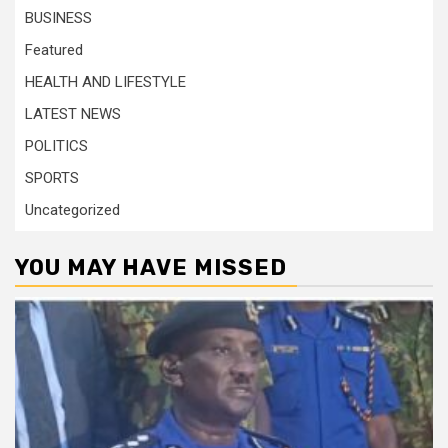
BUSINESS
Featured
HEALTH AND LIFESTYLE
LATEST NEWS
POLITICS
SPORTS
Uncategorized
YOU MAY HAVE MISSED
==========
About this task → Using the material above, return every line exactly as it appears, minus the pictures.

Task result →
BUSINESS
Featured
HEALTH AND LIFESTYLE
LATEST NEWS
POLITICS
SPORTS
Uncategorized
YOU MAY HAVE MISSED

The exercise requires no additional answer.